Sarah Harmotta

Sarah Harmotta

Vintondale, Pennsylvania

Diabetes has always been on the backburner in my family. From the time I was really little I always heard the word and things associated with it. As long as I can remember my mom has had type 2. I never really thought it was a serious disease because my mom never really made that big of a deal about it. Sure, she always drank diet soda and somewhat avoided sugar and sweets. But she never seemed to worry about her condition or eat anything that different from anyone else. This caused me to believe that her condition wasn't all that serious.

Then as I got a little older I saw some problems with my dad. He had pancreatitis and struggled with attacks on a regular basis. He eventually developed type 2 diabetes. He wasn't one to really care about what he ate and how it affected his body. So, I continued to believe that this really wasn't a very serious condition.

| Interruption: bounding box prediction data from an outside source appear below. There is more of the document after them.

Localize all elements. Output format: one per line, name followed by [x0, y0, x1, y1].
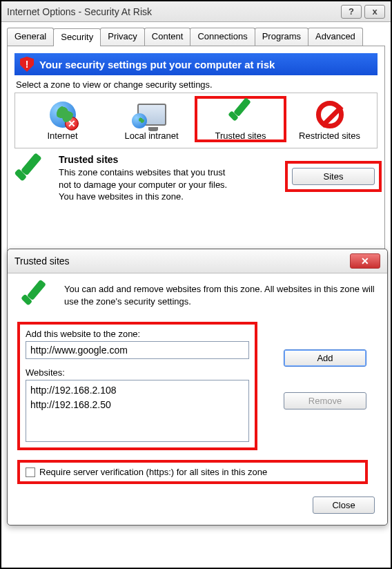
add-website-label: Add this website to the zone: [26, 329, 249, 339]
require-https-row[interactable]: Require server verification (https:) for… [20, 463, 365, 481]
security-tab-panel: ! Your security settings put your comput… [7, 46, 385, 267]
zone-intranet[interactable]: Local intranet [107, 97, 196, 141]
checkmark-large-icon [12, 155, 48, 192]
zone-restricted-label: Restricted sites [285, 131, 374, 141]
close-button[interactable]: x [364, 5, 385, 19]
globe-icon: ✕ [50, 102, 76, 128]
trusted-desc-2: You have websites in this zone. [59, 191, 231, 203]
x-badge-icon: ✕ [65, 117, 79, 131]
dialog-info: You can add and remove websites from thi… [20, 283, 375, 314]
window-title: Internet Options - Security At Risk [7, 6, 338, 17]
globe-small-icon [132, 113, 147, 128]
dialog-close-button[interactable]: ✕ [350, 253, 380, 269]
zone-list: ✕ Internet Local intranet Trusted sites … [14, 93, 378, 148]
tab-strip: General Security Privacy Content Connect… [1, 22, 391, 46]
tab-programs[interactable]: Programs [255, 28, 308, 46]
add-website-input[interactable] [26, 341, 249, 359]
tab-connections[interactable]: Connections [190, 28, 255, 46]
require-https-label: Require server verification (https:) for… [39, 467, 267, 477]
tab-security[interactable]: Security [53, 28, 101, 46]
trusted-heading: Trusted sites [59, 154, 231, 165]
trusted-sites-dialog: Trusted sites ✕ You can add and remove w… [7, 249, 388, 525]
help-button[interactable]: ? [341, 5, 362, 19]
no-entry-icon [316, 101, 344, 128]
zone-trusted[interactable]: Trusted sites [196, 97, 285, 141]
dialog-titlebar: Trusted sites ✕ [8, 249, 387, 273]
zone-prompt: Select a zone to view or change security… [16, 79, 378, 90]
warning-bar: ! Your security settings put your comput… [14, 53, 378, 75]
warning-text: Your security settings put your computer… [39, 59, 275, 70]
require-https-checkbox[interactable] [26, 467, 35, 477]
tab-general[interactable]: General [7, 28, 54, 46]
checkmark-icon [226, 99, 256, 130]
zone-trusted-label: Trusted sites [196, 131, 285, 141]
zone-intranet-label: Local intranet [107, 131, 196, 141]
zone-internet[interactable]: ✕ Internet [18, 97, 107, 141]
sites-button-highlight: Sites [288, 164, 379, 189]
checkmark-dialog-icon [19, 282, 57, 315]
tab-privacy[interactable]: Privacy [100, 28, 145, 46]
titlebar: Internet Options - Security At Risk ? x [1, 1, 391, 22]
shield-alert-icon: ! [20, 57, 34, 72]
websites-listbox[interactable]: http://192.168.2.108 http://192.168.2.50 [26, 380, 249, 442]
dialog-title: Trusted sites [14, 255, 70, 267]
zone-internet-label: Internet [18, 131, 107, 141]
sites-button[interactable]: Sites [292, 168, 375, 185]
list-item[interactable]: http://192.168.2.108 [30, 383, 244, 398]
add-button[interactable]: Add [284, 349, 366, 367]
zone-restricted[interactable]: Restricted sites [285, 97, 374, 141]
trusted-desc-1: This zone contains websites that you tru… [59, 166, 231, 191]
dialog-info-text: You can add and remove websites from thi… [64, 283, 375, 308]
list-item[interactable]: http://192.168.2.50 [30, 398, 244, 412]
tab-advanced[interactable]: Advanced [308, 28, 363, 46]
remove-button[interactable]: Remove [284, 392, 366, 409]
add-site-area: Add this website to the zone: Websites: … [20, 325, 255, 447]
tab-content[interactable]: Content [144, 28, 191, 46]
websites-label: Websites: [26, 367, 249, 378]
dialog-close-footer-button[interactable]: Close [313, 496, 375, 514]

Then, when I was 8 years old, my dad passed away from complications of his pancreatitis and a few other issues. I am 16 now, and I wish that I had known more at the time about this disease, or that someone would have informed my parents more thoroughly on how serious this disease is.

My mom still has type 2 diabetes and still doesn't do very much to watch her diet. But over the last few years I have realized how serious these things can get. My dad's death and my mom's current condition have inspired me to become a dietitian specializing in diabetes. I would like to make sure that every person that is diagnosed with this disease has all the information and support they could ever hope for in order to prevent the horrible complications that can result from diabetes.